WORK INSTRUCTIONS -> Lines from the one containing "Return results in" through the last one in the data below: write them out word for word, and only them.

RECORDS FOR THE EXERCISE ->
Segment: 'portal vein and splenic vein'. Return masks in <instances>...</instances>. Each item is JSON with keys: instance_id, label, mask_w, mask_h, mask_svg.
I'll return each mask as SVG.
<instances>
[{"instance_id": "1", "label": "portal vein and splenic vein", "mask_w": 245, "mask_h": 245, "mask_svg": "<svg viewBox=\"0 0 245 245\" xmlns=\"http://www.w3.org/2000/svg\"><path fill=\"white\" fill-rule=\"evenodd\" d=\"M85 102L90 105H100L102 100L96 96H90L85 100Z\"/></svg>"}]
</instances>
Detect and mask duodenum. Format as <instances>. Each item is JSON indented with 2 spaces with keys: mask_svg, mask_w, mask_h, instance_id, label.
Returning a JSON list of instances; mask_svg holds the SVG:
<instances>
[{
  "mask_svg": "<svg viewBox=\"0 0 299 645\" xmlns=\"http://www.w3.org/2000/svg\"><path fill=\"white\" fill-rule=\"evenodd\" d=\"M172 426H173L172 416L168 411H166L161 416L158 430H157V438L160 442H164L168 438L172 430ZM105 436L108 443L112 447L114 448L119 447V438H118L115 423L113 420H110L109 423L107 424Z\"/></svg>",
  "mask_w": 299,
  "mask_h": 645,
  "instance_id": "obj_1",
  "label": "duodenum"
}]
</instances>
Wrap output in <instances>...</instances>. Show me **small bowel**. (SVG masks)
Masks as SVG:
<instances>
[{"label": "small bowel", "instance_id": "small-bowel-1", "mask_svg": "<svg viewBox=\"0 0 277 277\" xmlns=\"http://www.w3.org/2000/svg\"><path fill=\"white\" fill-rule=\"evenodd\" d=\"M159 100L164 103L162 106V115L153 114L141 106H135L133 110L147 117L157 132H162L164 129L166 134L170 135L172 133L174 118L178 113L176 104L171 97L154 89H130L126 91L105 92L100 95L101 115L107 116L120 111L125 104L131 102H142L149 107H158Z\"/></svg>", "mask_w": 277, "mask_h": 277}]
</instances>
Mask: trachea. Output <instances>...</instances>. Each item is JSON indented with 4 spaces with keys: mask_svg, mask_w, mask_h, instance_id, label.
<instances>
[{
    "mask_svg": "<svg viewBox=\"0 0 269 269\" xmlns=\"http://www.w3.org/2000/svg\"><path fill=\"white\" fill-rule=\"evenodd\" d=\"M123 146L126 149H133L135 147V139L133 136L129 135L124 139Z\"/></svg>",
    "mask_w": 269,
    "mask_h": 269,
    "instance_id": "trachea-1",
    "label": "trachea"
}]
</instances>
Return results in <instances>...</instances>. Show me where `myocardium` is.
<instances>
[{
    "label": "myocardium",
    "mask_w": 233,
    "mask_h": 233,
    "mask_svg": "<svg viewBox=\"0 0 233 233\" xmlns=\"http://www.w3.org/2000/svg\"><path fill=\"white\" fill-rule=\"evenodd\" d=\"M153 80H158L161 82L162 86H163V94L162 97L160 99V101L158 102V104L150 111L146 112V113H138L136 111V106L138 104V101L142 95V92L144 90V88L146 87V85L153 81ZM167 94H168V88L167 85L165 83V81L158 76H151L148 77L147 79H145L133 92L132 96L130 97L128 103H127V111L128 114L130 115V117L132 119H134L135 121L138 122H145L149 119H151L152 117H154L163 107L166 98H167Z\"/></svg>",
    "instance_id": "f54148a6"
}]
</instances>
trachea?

REPLY ->
Return results in <instances>...</instances>. Show me where `myocardium` is.
<instances>
[{
    "label": "myocardium",
    "mask_w": 233,
    "mask_h": 233,
    "mask_svg": "<svg viewBox=\"0 0 233 233\" xmlns=\"http://www.w3.org/2000/svg\"><path fill=\"white\" fill-rule=\"evenodd\" d=\"M153 80H158L161 82L162 86H163V94L162 97L160 99V101L158 102V104L150 111L146 112V113H138L136 111V106L138 104V101L142 95V92L144 90V88L146 87V85L153 81ZM167 94H168V88L167 85L165 83V81L158 76H151L148 77L147 79H145L133 92L132 96L130 97L128 103H127V111L128 114L130 115V117L132 119H134L135 121L138 122H145L149 119H151L152 117H154L163 107L166 98H167Z\"/></svg>",
    "instance_id": "f54148a6"
}]
</instances>
trachea?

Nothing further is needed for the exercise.